I knew someone would reply with this.
I kind of doubt that, otherwise you would have actual counter arguments instead of replying with made up garbage that relies on having no understanding of how languages are lost to believe, to try and force your incorrect perspective.
but if you examine how these works deal with the whole "ancient language" trope,
Never decide how one story works based on how other fictional stories work. Only use what the author has said in the story.
you see that half the world is made of ruins (or equivalent) with this language written everywhere.
Which is only relevant if it is ruins in a single language, as opposed to a multitude of different languages, like you would expect in most worlds, unless they introduce something to state everything was the same language assume there are multiple languages present, normally 1 per nation/civilization.
but here and in other comics it is never the case and there is always a group of intellectuals studying the ancient ruins or whatever.
Which means exactly nothing. The only thing this statement does is demonstrate you have no clue how language death and studying ancient languages work, but are arrogant enough to make claims with no knowledge or understanding because you feel you are right, but do not want to actually verify you are right like an adult.
Though there were plenty of scholars studying ancient heirogriphics, they made no progress until the Rosetta stone was found. It is literally the item that made the language translatable and readable. Even then it took a lot of effort to do so. That is why the Rosetta stone is famous, and so historically valuable. The argument you are trying to make requires that things not work the way that this language, which means it is wrong, made worse since this example that demonstrates its failure was mentioned in the post you are replying to. so it is just made up BS with no actual attempt to touch what you were replying to.
The ting is without a reference ot start from, how much material you have access to does next to nothing.
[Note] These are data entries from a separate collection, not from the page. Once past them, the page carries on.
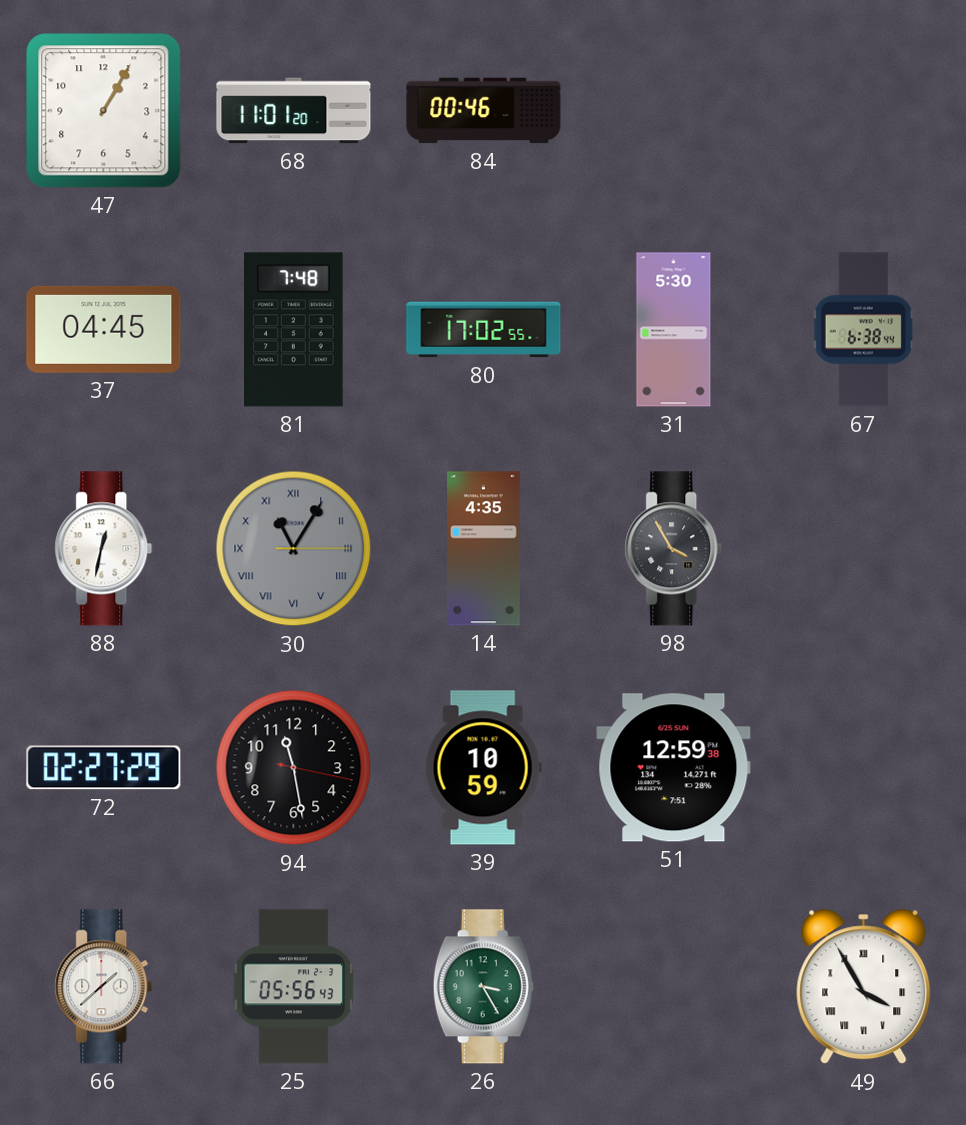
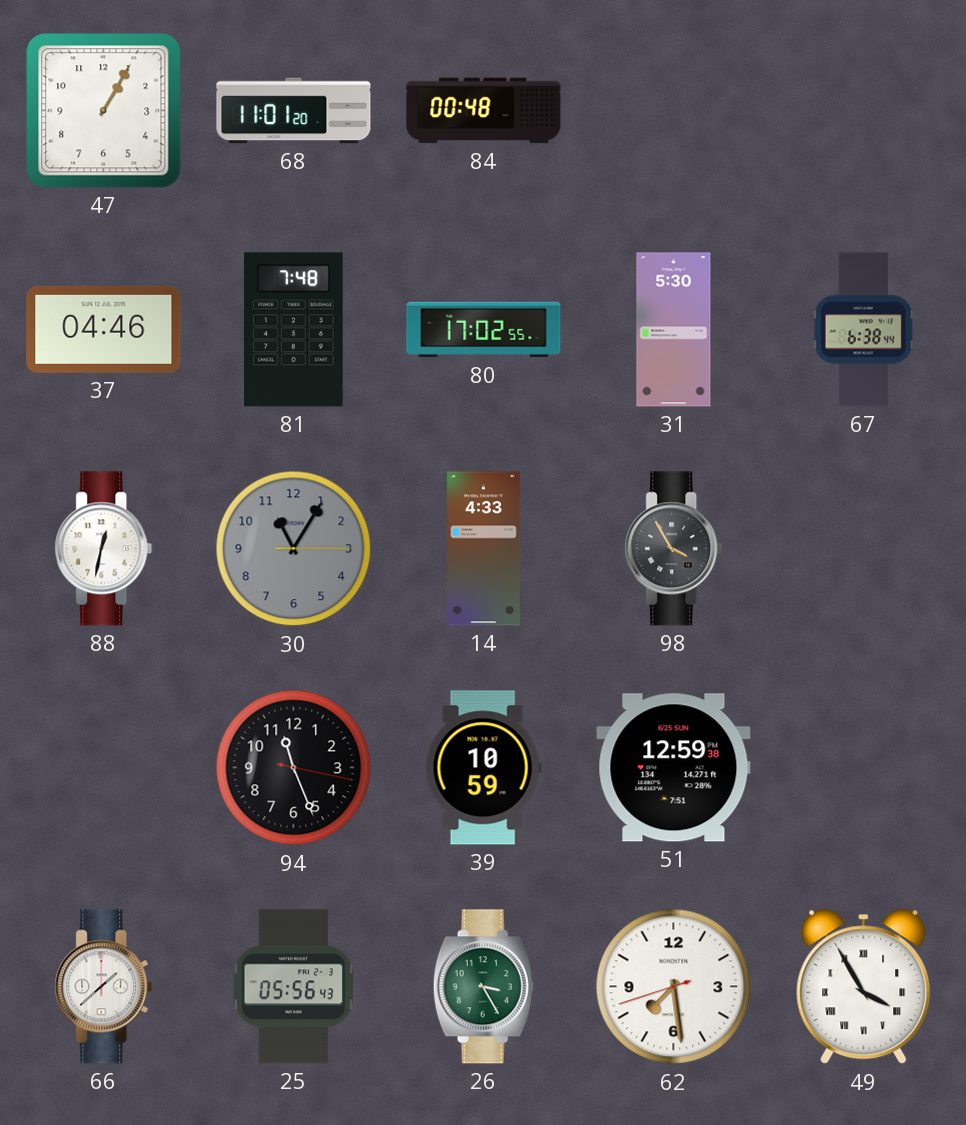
84: 00:46 -> 00:48
37: 04:45 -> 04:46
30 numerals: Roman -> Arabic
14: 4:35 -> 4:33
72: 02:27 -> none
94: 11:28 -> 11:26
62: none -> 7:28
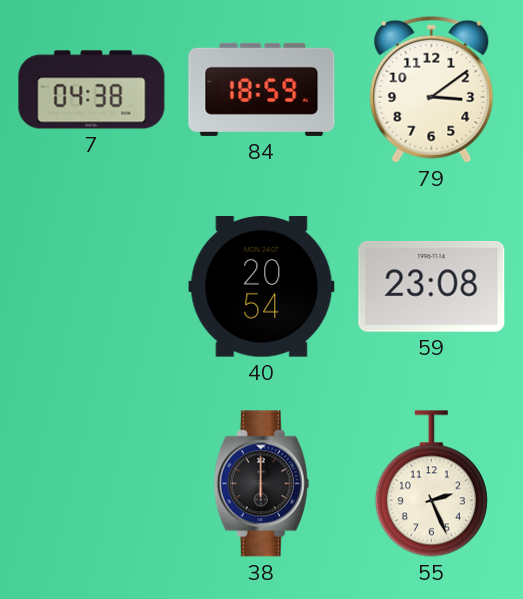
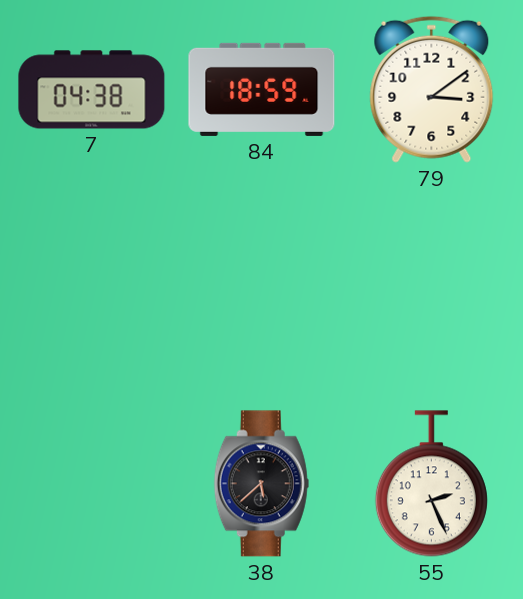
40: 20:54 -> none
59: 23:08 -> none
38: 6:00 -> 5:38
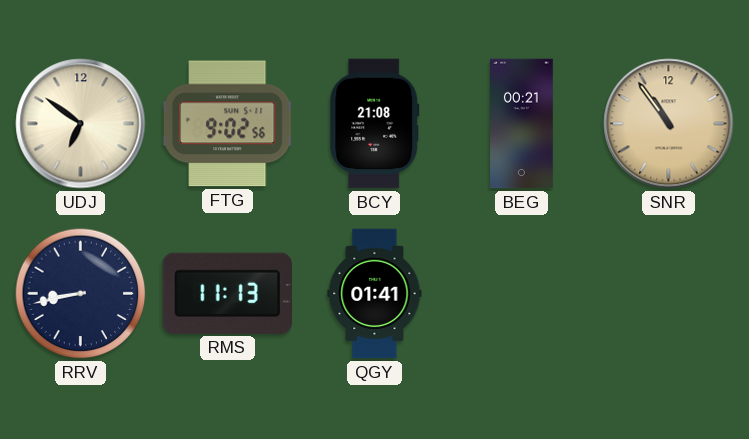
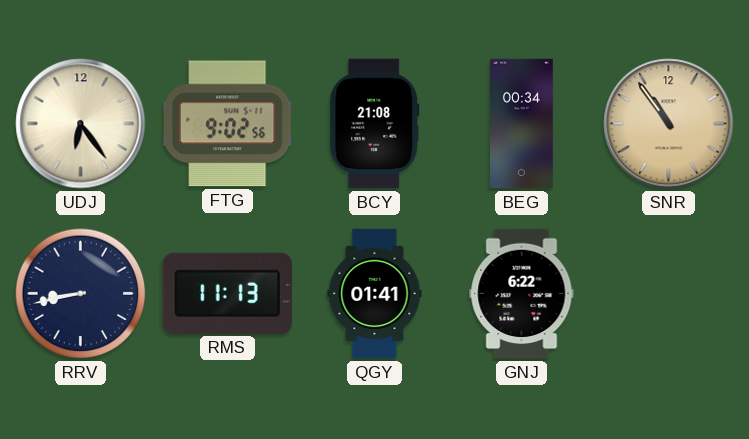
UDJ: 6:51 -> 6:24
BEG: 00:21 -> 00:34
GNJ: none -> 6:22
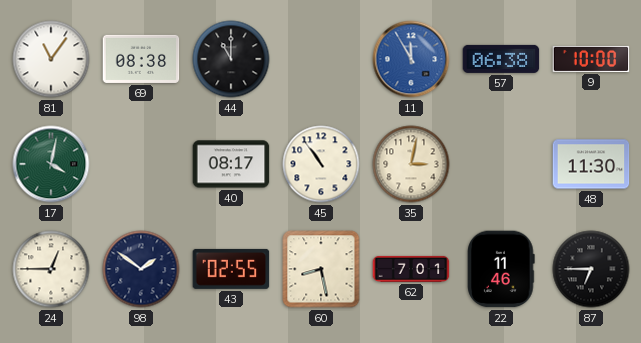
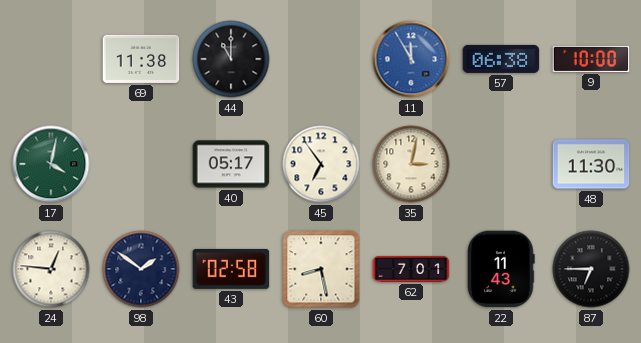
81: 11:06 -> none
69: 08:38 -> 11:38
40: 08:17 -> 05:17
45: 10:54 -> 6:54
24: 12:45 -> 12:46
43: 02:55 -> 02:58
22: 11:46 -> 11:43
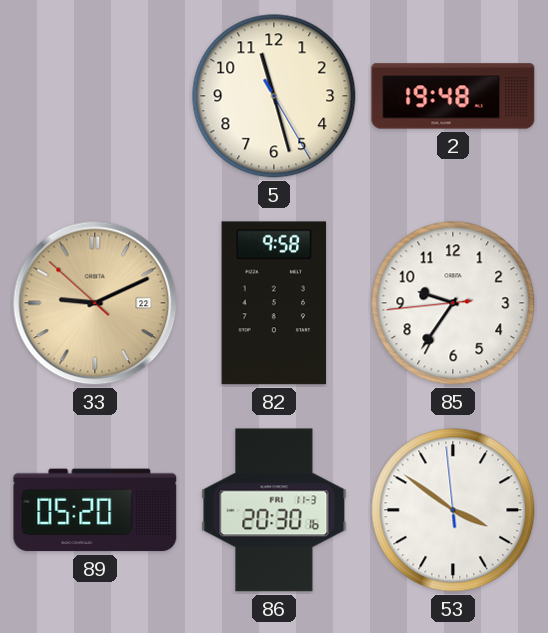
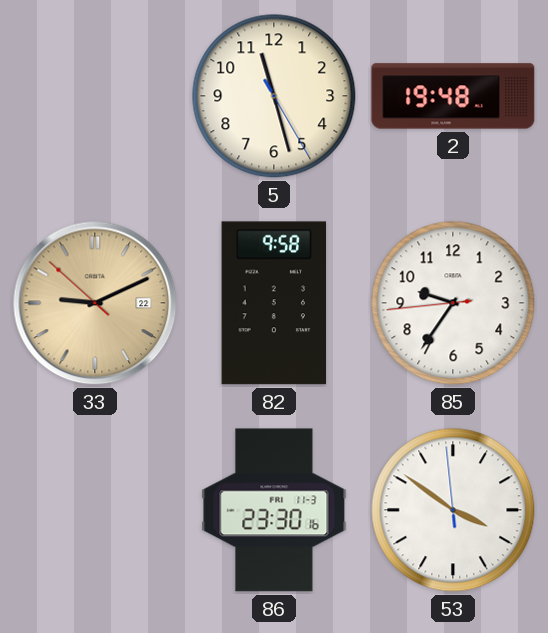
89: 05:20 -> none
86: 20:30 -> 23:30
There are plenty of lost languages because we do not have that reference point. There is absolutely no logical argument around this, there needs to be a reference point of some form or the deciphering will never start, even a descendent spoken language is not good enough unless the written language is also a descendent of that written language, which might or might not be enough to get some progress due to the similarities.
But the point you are really missing is that losing all points of reference for a language can take very little time. 1-2 generations is more then feasible, especially if some disaster was involved.
If something destroys civilization, or makes resources scarce, it could easily lead to people not teaching their kids to read and write, especially if it is a complicated system which a bunch of ancient civilizations on earth used (like Egypt) partly to keep writing and reading out of the hands of commoners, which leads to the knowledge of how to read the language dies once the last survivor who knew it dies. Eventually a new system likely develops with no direct connection to the old. If something makes it so survival is the sole priority for a generation or 2 this type of loss becomes very easy as reading is not a skill necessary for survival, so falls to the lower end of the priorities to teach your kids. Especially if they have to contribute from a young age.
There are several examples of South and Central american languages we can not properly or fully translate, due to how much the Spanish destroyed when they invaded the region. The people survived, but a lot of knowledge was lost and with it some of the writing systems that were in place there.
The latin alphabet is actually pretty easy to learn, the biggest issue with english is all the grammar rules and spellings which are more recent. When they talk about the low literacy rates in medieval times, that is because they only counted literacy in Latin, not in your native language, and there is plenty of evidence that even the farmers and villagers were able to read the language they spoke to some extent by writing the letters for the sounds of words, meaning 2 people could spell the same word different ways. This makes it so the writing system is harder to lose, but the language, grammar rules and proper spellings could all easily be lost or lessened should disaster come.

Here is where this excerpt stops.